II. L’EXTENSION MESURÉE DES POUVOIRS DU JUGE DES RÉFÉRÉS

A. L’octroi d’une provision à valoir sur l’indemnité d’occupation

Les intimés sollicitaient la condamnation de l’appelant au paiement d’une indemnité d’occupation. Le premier juge avait déclaré cette demande irrecevable car elle tendait à une condamnation définitive. La cour, y ajoutant, accorde une ” provision mensuelle à valoir sur l’occupation illicite des lieux “, sur le fondement de l’article 835 alinéa 2 du code de procédure civile. Elle relève que l’existence d’une obligation pécuniaire de l’occupant est ” non sérieusement contestable “, celui-ci se maintenant dans les lieux malgré une sommation de quitter les lieux. Elle fixe cette provision à 437,50 euros par mois depuis le 28 juin 2024, correspondant à un amortissement du prix d’acquisition sur dix ans. Ce faisant, la cour respecte le principe selon lequel le juge des référés ne peut allouer qu’une provision, sans préjudicier au principal. Elle distingue la demande d’indemnité d’occupation (provision accordée) de la demande de dommages-intérêts pour résistance abusive (provision refusée, faute de préjudice établi en lien avec la consignation du prix). La solution illustre les limites du pouvoir provisionnel du juge des référés.

B. Le rejet des demandes reconventionnelles et accessoires

L’appelant sollicitait une expertise judiciaire pour rechercher la présence de mérule dans le bien et dans les propriétés voisines, ainsi qu’une provision de 350 000 euros. La cour juge sa demande irrecevable, faute de qualité à agir : il n’est plus propriétaire et ne justifie d’aucun titre d’occupation. Cette solution est logique, l’intérêt à agir étant subordonné à la détention d’un droit sur le bien. L’appelant demandait également des dommages-intérêts pour abus du droit d’ester en justice. Le premier juge avait déclaré cette demande irrecevable, mais la cour infirme ce chef : elle reconnaît que ” le juge des référés a le pouvoir de sanctionner l’abus de droit d’ester en justice dans l’instance dont il est saisi “. Toutefois, elle déboute l’appelant au fond, faute de preuve d’un abus caractérisé, la vente ayant été régulièrement autorisée. Enfin, la cour confirme la condamnation de l’appelant aux dépens et à une indemnité de 3 000 euros sur le fondement de l’article 700 du code de procédure civile, précisant que cette créance, postérieure au jugement d’ouverture, n’est pas soumise à déclaration. Cet arrêt rappelle ainsi que le juge des référés dispose d’un pouvoir d’évidence pour mettre fin à un trouble illicite, mais qu’il ne peut accorder de provision que dans la limite d’une obligation non sérieusement contestable, sans pouvoir statuer au principal sur des dommages-intérêts non encore liquidés.

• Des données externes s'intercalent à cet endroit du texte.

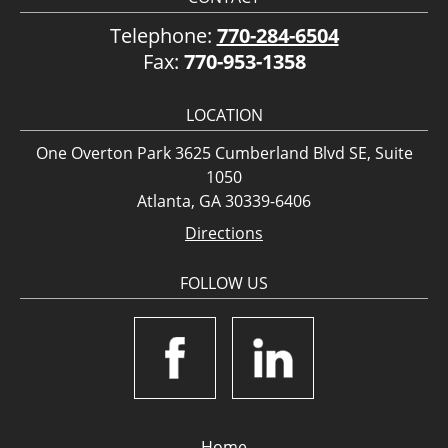
Telephone:
770-284-6504
Fax:
770-953-1358
LOCATION
One Overton Park 3625 Cumberland Blvd SE, Suite
1050
Atlanta, GA 30339-6406
Directions
FOLLOW US
Home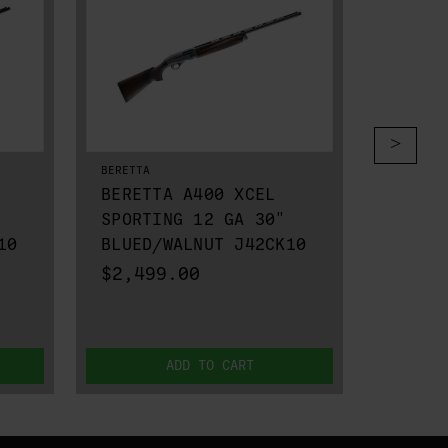
BERETTA
BERETTA
BERETTA A400 XCEL
BERET
SPORTING 12 GA 30"
VITTO
10
BLUED/WALNUT J42CK10
BLUED
$2,499.00
$2,39
ADD TO CART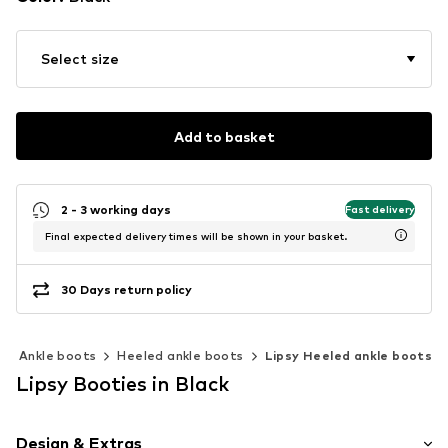
Select size
Add to basket
2 - 3 working days
Fast delivery
Final expected delivery times will be shown in your basket.
30 Days return policy
Ankle boots
Heeled ankle boots
Lipsy Heeled ankle boots
Lipsy Booties in Black
Design & Extras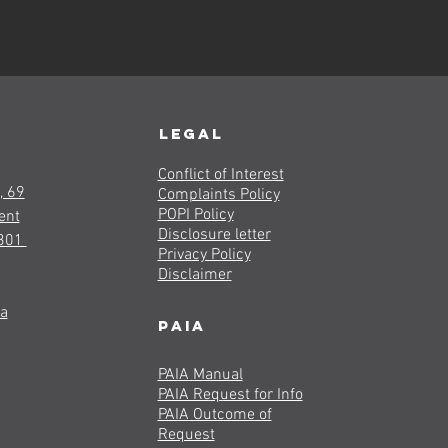
LEGAL
Conflict of Interest
, 69
Complaints Policy
POPI Policy
ent
Disclosure letter
8301
Privacy Policy
Disclaimer
za
PAIA
PAIA Manual
PAIA Request for Info
PAIA Outcome of
Request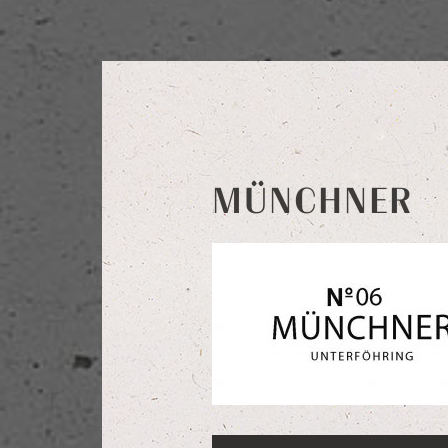
MÜNCHNER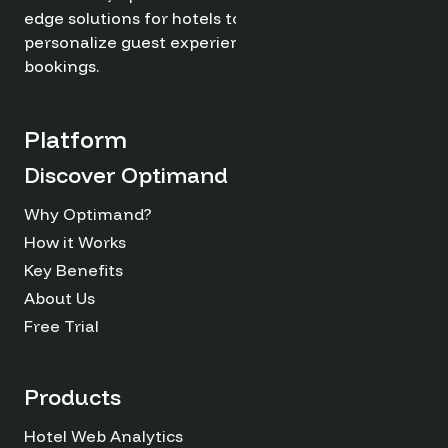
edge solutions for hotels to optimize revenue,
personalize guest experiences, and drive direct
bookings.
Platform
Discover Optimand
Why Optimand?
How it Works
Key Benefits
About Us
Free Trial
Products
Hotel Web Analytics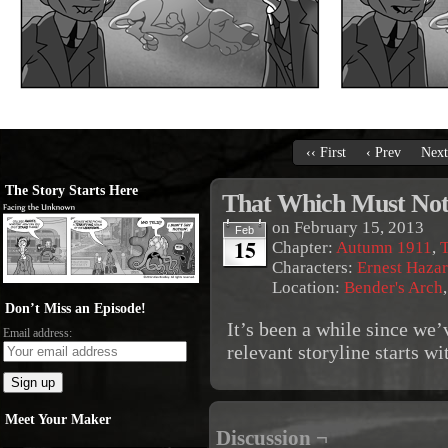
‹‹ First
‹ Prev
Next
The Story Starts Here
That Which Must Not
on
February 15, 2013
Feb
15
Chapter:
Autumn 1911
,
T
Characters:
Ernest Haza
Location:
Bender's Arch
Don’t Miss an Episode!
It’s been a while since we’
Email address:
relevant storyline starts w
Meet Your Maker
Discussion ¬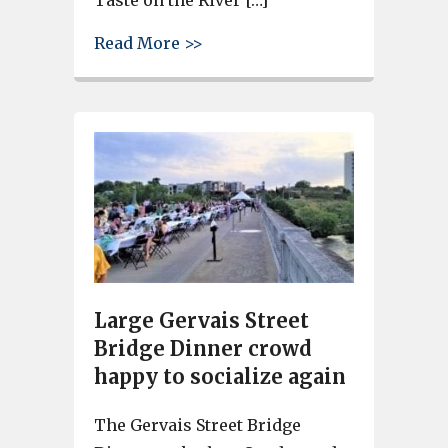
about Get a discount on Taste
Read More >>
Large Gervais Street
Bridge Dinner crowd
happy to socialize again
The Gervais Street Bridge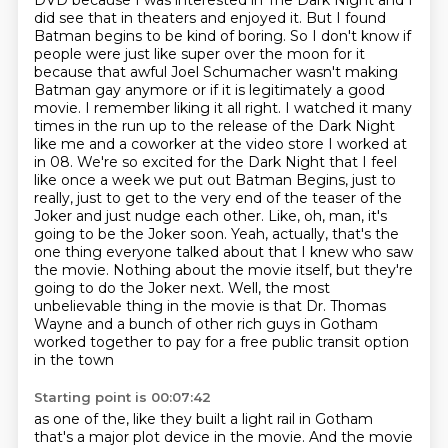
DVD because I was interested in The Dark Night and I
did see that in theaters and enjoyed it. But I found
Batman begins to be kind of boring. So I don't know if
people were just like super over the moon for it
because that awful Joel Schumacher wasn't making
Batman gay anymore or if it is legitimately a good
movie. I remember liking it all right. I watched it many
times in the run up to the release of the Dark Night
like me and a coworker at the video store I worked at
in 08.
We're so excited for the Dark Night that I feel
like once a week we put out Batman Begins,
just to
really, just to get to the very end of the teaser of the
Joker and just nudge each other.
Like, oh, man, it's
going to be the Joker soon.
Yeah, actually, that's the
one thing everyone talked about that I knew who saw
the movie.
Nothing about the movie itself, but they're
going to do the Joker next.
Well, the most
unbelievable thing in the movie is that Dr. Thomas
Wayne and a bunch of other rich guys in Gotham
worked together to pay for a free public transit option
in the town
Starting point is 00:07:42
as one of the, like they built a light rail in Gotham
that's a major plot device in the movie.
And the movie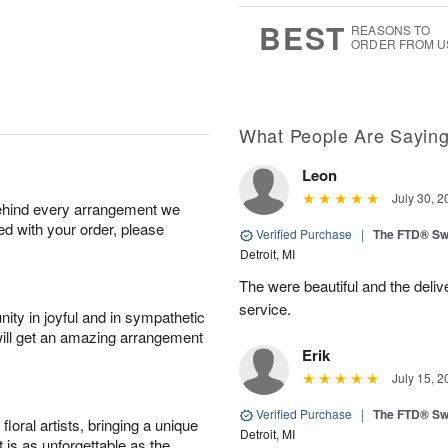
6
s
BEST
REASONS TO
ORDER FROM U
What People Are Sayin
Leon
July 30, 2
behind every arrangement we
ied with your order, please
Verified Purchase
|
The FTD® Sw
Detroit, MI
The were beautiful and the deliv
service.
ity in joyful and in sympathetic
will get an amazing arrangement
Erik
July 15, 2
Verified Purchase
|
The FTD® Sw
oral artists, bringing a unique
Detroit, MI
t is as unforgettable as the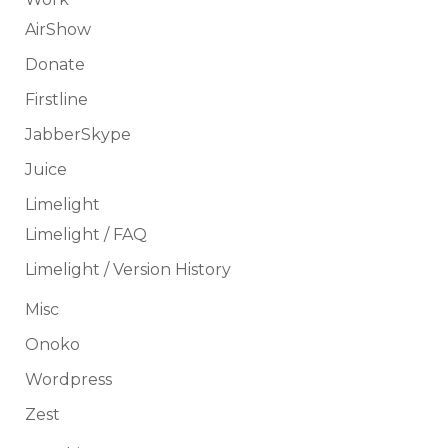
AirShow
Donate
Firstline
JabberSkype
Juice
Limelight
Limelight / FAQ
Limelight / Version History
Misc
Onoko
Wordpress
Zest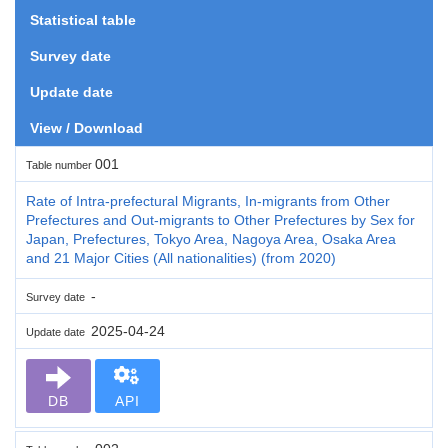
Statistical table
Survey date
Update date
View / Download
001
Table number
Rate of Intra-prefectural Migrants, In-migrants from Other
Prefectures and Out-migrants to Other Prefectures by Sex for
Japan, Prefectures, Tokyo Area, Nagoya Area, Osaka Area
and 21 Major Cities (All nationalities) (from 2020)
-
Survey date
2025-04-24
Update date
DB
API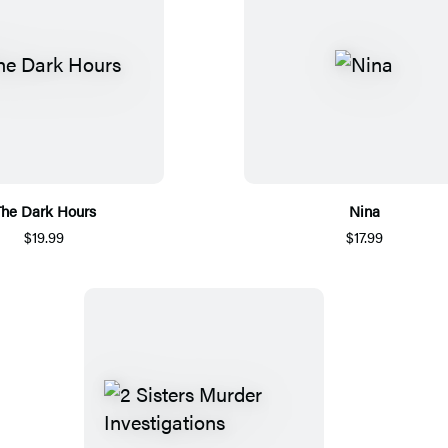
he Dark Hours
Nina
$19.99
$17.99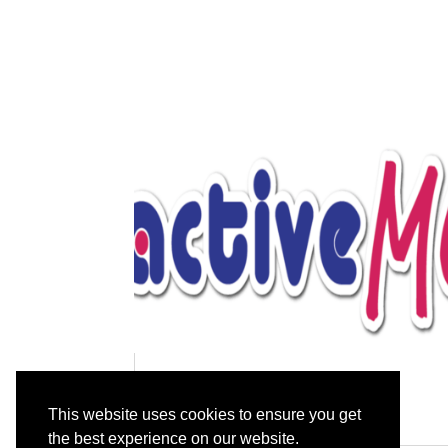
Gentle Chair-based Yoga
This website uses cookies to ensure you get
the best experience on our website.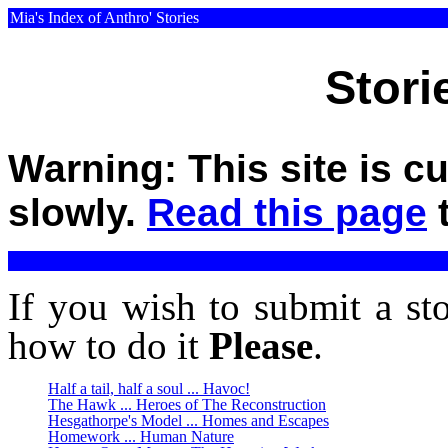
Mia's Index of Anthro' Stories
Stori
Warning: This site is c
slowly.
Read this page
t
If you wish to submit a st
how to do it
Please
.
Half a tail, half a soul ... Havoc!
The Hawk ... Heroes of The Reconstruction
Hesgathorpe's Model ... Homes and Escapes
Homework ... Human Nature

Jurisprudences utilisées pour enrichir le commentaire

Fondements juridiques

Article 500 du Code de procédure civile En vigueur

A force de chose jugée le jugement qui n’est susceptible d’aucun recours suspensif d’exécution.

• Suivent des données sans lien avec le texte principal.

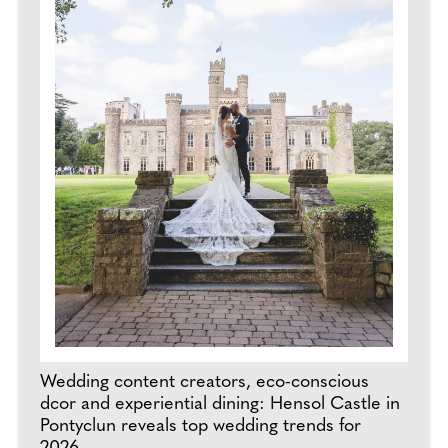
Wedding content creators, eco-conscious
dcor and experiential dining: Hensol Castle in
Pontyclun reveals top wedding trends for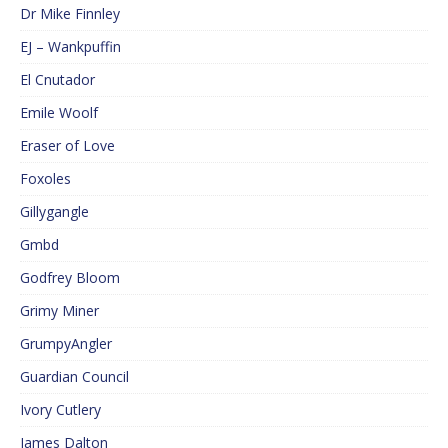
Dr Mike Finnley
EJ – Wankpuffin
El Cnutador
Emile Woolf
Eraser of Love
Foxoles
Gillygangle
Gmbd
Godfrey Bloom
Grimy Miner
GrumpyAngler
Guardian Council
Ivory Cutlery
James Dalton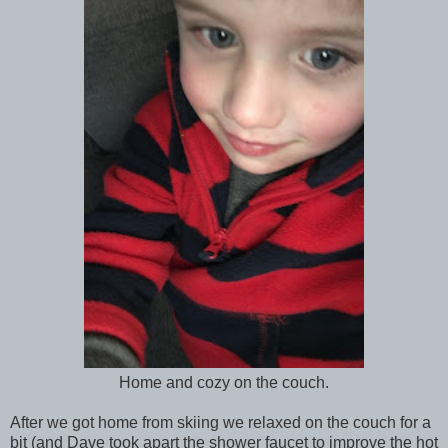
Home and cozy on the couch.
After we got home from skiing we relaxed on the couch for a
bit (and Dave took apart the shower faucet to improve the hot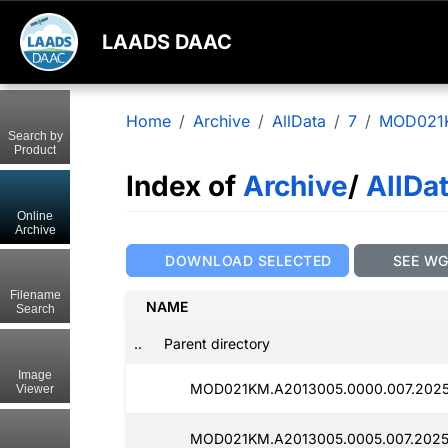
LAADS DAAC
Home
Archive
AllData
7
MOD021
Search by
Product
Index of
Archive
/
AllDa
Online
Archive
DOWNLOAD SELECTED
SEE W
Filename
NAME
Search
..
Parent directory
Image
MOD021KM.A2013005.0000.007.2025
Viewer
MOD021KM.A2013005.0005.007.2025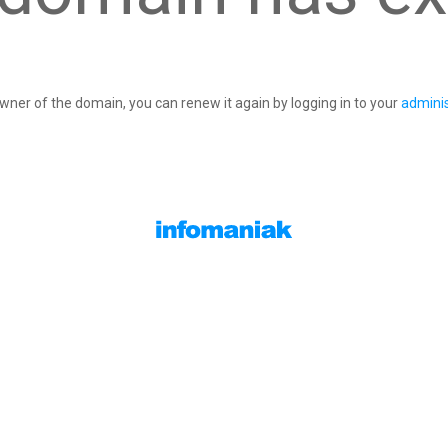
owner of the domain, you can renew it again by logging in to your
adminis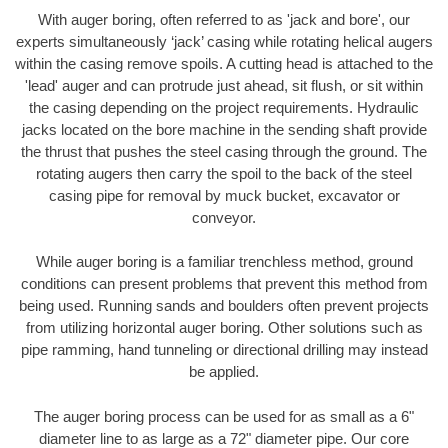
With auger boring, often referred to as 'jack and bore', our
experts simultaneously ‘jack’ casing while rotating helical augers
within the casing remove spoils. A cutting head is attached to the
'lead' auger and can protrude just ahead, sit flush, or sit within
the casing depending on the project requirements. Hydraulic
jacks located on the bore machine in the sending shaft provide
the thrust that pushes the steel casing through the ground. The
rotating augers then carry the spoil to the back of the steel
casing pipe for removal by muck bucket, excavator or
conveyor.
While auger boring is a familiar trenchless method, ground
conditions can present problems that prevent this method from
being used. Running sands and boulders often prevent projects
from utilizing horizontal auger boring. Other solutions such as
pipe ramming, hand tunneling or directional drilling may instead
be applied.
The auger boring process can be used for as small as a 6"
diameter line to as large as a 72" diameter pipe. Our core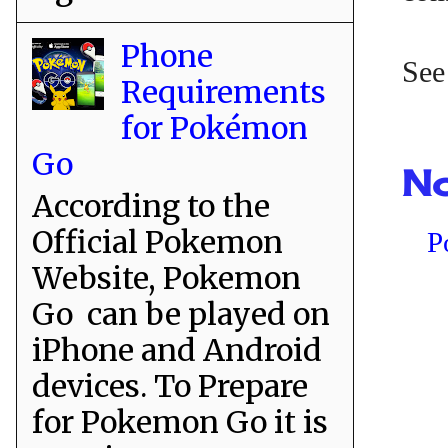
Phone
See
Requirements
for Pokémon
Go
No
According to the
Official Pokemon
P
Website, Pokemon
Go can be played on
iPhone and Android
devices. To Prepare
for Pokemon Go it is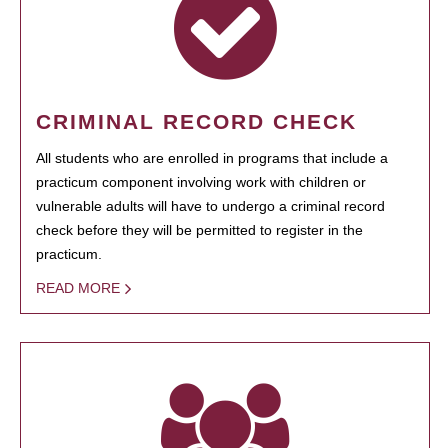
CRIMINAL RECORD CHECK
All students who are enrolled in programs that include a
practicum component involving work with children or
vulnerable adults will have to undergo a criminal record
check before they will be permitted to register in the
practicum.
READ MORE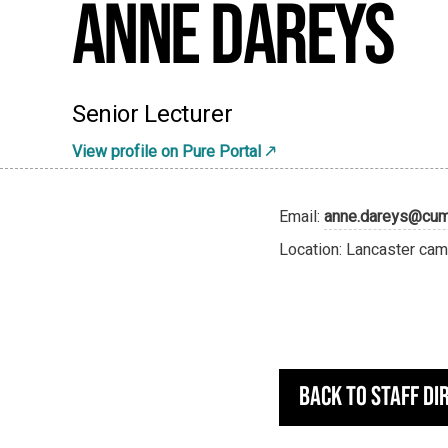
Anne Dareys
Senior Lecturer
View profile on Pure Portal
Email:
anne.dareys@cumb
Location: Lancaster cam
Back to staff di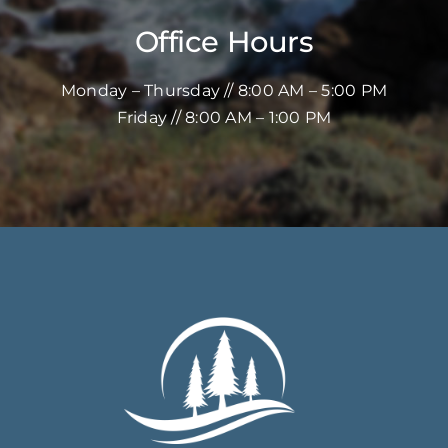
Office Hours
Monday – Thursday // 8:00 AM – 5:00 PM
Friday // 8:00 AM – 1:00 PM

Le jugement susceptible d’un tel recours acquiert la même force à l’expiration du délai du recours si ce dernier n’a pas été exercé dans le délai.

Article 700 du Code de procédure civile En vigueur

Le juge condamne la partie tenue aux dépens ou qui perd son procès à payer :

1° A l’autre partie la somme qu’il détermine, au titre des frais exposés et non compris dans les dépens ;

2° Et, le cas échéant, à l’avocat du bénéficiaire de l’aide juridictionnelle partielle ou totale une somme au titre des honoraires et frais, non compris dans les dépens, que le bénéficiaire de l’aide aurait exposés s’il n’avait pas eu cette aide. Dans ce cas, il est procédé comme il est dit aux alinéas 3 et 4 de l’article 37 de la loi n° 91-647 du 10 juillet 1991 .

Dans tous les cas, le juge tient compte de l’équité ou de la situation économique de la partie condamnée. Il peut, même d’office, pour des raisons tirées des mêmes considérations, dire qu’il n’y a pas lieu à ces condamnations.

Les parties peuvent produire les justificatifs des sommes qu’elles demandent.

La somme allouée au titre du 2° ne peut être inférieure à la part contributive de l’Etat majorée de 50 %.